» Data shown

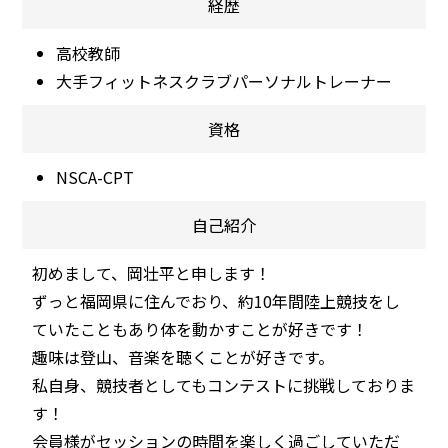
経歴
高校教師
大手フィットネスクラブパーソナルトレーナー
資格
NSCA-CPT
自己紹介
初めまして、岡壮平と申します！
ずっと福岡県に住んでおり、約10年間陸上競技をし
ていたこともあり体を動かすことが好きです！
趣味は登山、音楽を聴くことが好きです。
私自身、競技者としてもコンテストに挑戦しておりま
す！
会員様がセッションの時間を楽しく過ごしていただ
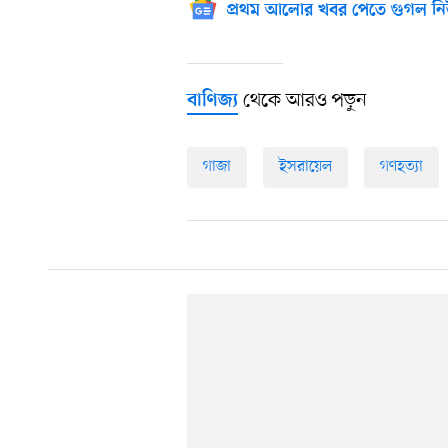
প্রথম আলোর খবর পেতে গুগল নি
থেকে আরও পড়ুন
বাণিজ্য
গাজা
ইসরায়েল
গণহত্যা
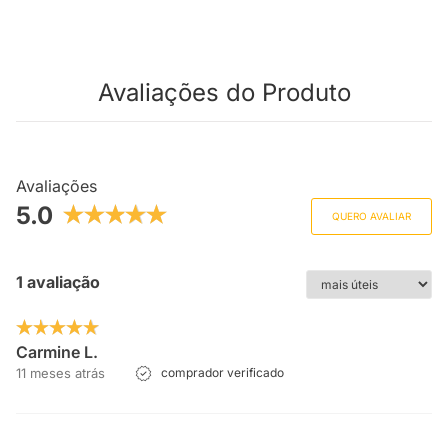
Avaliações do Produto
Avaliações
5.0
QUERO AVALIAR
1 avaliação
Carmine L.
11 meses atrás
comprador verificado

» Exercise brief
Write out the material above exactly. Skip the pictures.

» Result
経歴
高校教師
大手フィットネスクラブパーソナルトレーナー
資格
NSCA-CPT
自己紹介
初めまして、岡壮平と申します！
ずっと福岡県に住んでおり、約10年間陸上競技をし
ていたこともあり体を動かすことが好きです！
趣味は登山、音楽を聴くことが好きです。
私自身、競技者としてもコンテストに挑戦しておりま
す！
会員様がセッションの時間を楽しく過ごしていただ
প্রথম আলোর খবর পেতে গুগল নি
থেকে আরও পড়ুন
বাণিজ্য
গাজা
ইসরায়েল
গণহত্যা
Avaliações do Produto
Avaliações
5.0
QUERO AVALIAR
1 avaliação
Carmine L.
11 meses atrás
comprador verificado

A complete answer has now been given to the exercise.